Modern slavery in the land of the free
It is inconceivable how textile labor union-backed Democrats in the US House of Representatives have pushed for a federal takeover of labor and immigration here. I’ve said it before and I’ll say it again, it’s nothing more than “pay-back” time or they’d cough their way out of their coveted seat.
In concert with the US Department of Interior’s Office of Insular Affairs, they’ve finally convinced a certain Manhattan law firm to take its version of harassment of suppliers, retailers and manufacturers to court.
In this endless agenda to permanently ruin the last major industry here, it (Stayman, law firm, Miller and cabal) have opted to look the other way on foreign workers who have been treated as indentured slaves by their employers.
For instance, I was handed a recent article published in the International Herald Tribune written by William Branigin which related how an illiterate Ethiopian woman was brought to the US eight years ago by a staff member of the International Monetary Fund (IMF) to work as a maid in his apartment in Silver Springs, Maryland.
“Her employer, also from Ethiopia, promised in a contract to Miss Yeshehareg Teferra to pay her $235 a week, provide medical care and abide by US labor laws. “Instead, Miss Teferra says, she received a total of $1,060 for more than eight years of work averaging about 90 hours a week–pay that came to less than three cents an hour. She says she was never given a day off, was ordered not to talk to people outside the family and was slapped and choked when she complained.” She finally ran away from her employer last May and was taken by another Ethiopian family.

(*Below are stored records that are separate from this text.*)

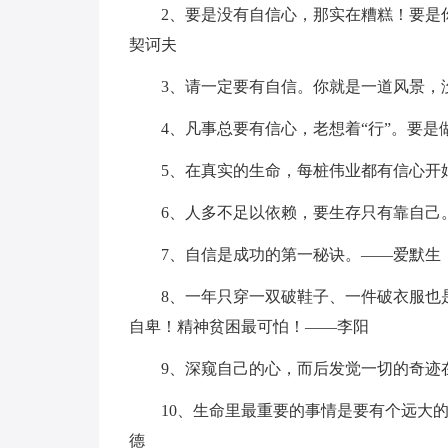
2、要是没有自信心，那实在糟糕！要是
契诃夫
3、请一定要有自信。你就是一道风景，
4、凡事总要有信心，老想着“行”。要
5、在真实的生命，每桩伟业都有信心开
6、人多不足以依赖，要生存只有靠自己
7、自信是成功的第一秘诀。——爱默生
8、一年只穿一双破鞋子、一件破衣服也
自卑！精神贫困最可怕！——李阳
9、深窥自己的心，而后发觉一切的奇迹
10、生命里最重要的事情是要有个远大的
德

The employer has argued that Miss Teferra “is owed nothing because she stayed as a ‘guest’ in their home after he left IMF. She fired right back “I was not their guest…I was not even their employee. I was their slave”. She’s being assisted by a Washington attorney who volunteered to help her.
Meanwhile, thousands of domestic servants are being brought into the US from impoverished countries and then severely exploited by foreign employers, many of whom work for embassies and international organizations in the Washington area, according to the Branigin report. Some have fled their employers and have filed lawsuits for back wages and damages.
Time Magazine also ran an expose` of employee abuses in over 600 sweatshops between New York and California. This doesn’t include child slavery of migrant workers who head to farm fields at dawn while their peers march to school. Nor does it include the outright abuse of Japanese Americans who were placed on internment camps before the war some of whom have yet to be paid for the loss of their properties. How about the so-called Tuskegee Experiment of African Americans who were injected with syphilis to see the effects of this disease? Finally, the nation-wide effort on National Conversation hasn’t gotten anywhere in the discussion and resolution of racial discrimination of Americans of color since the founding of our country more than 200 years ago. The problem persists.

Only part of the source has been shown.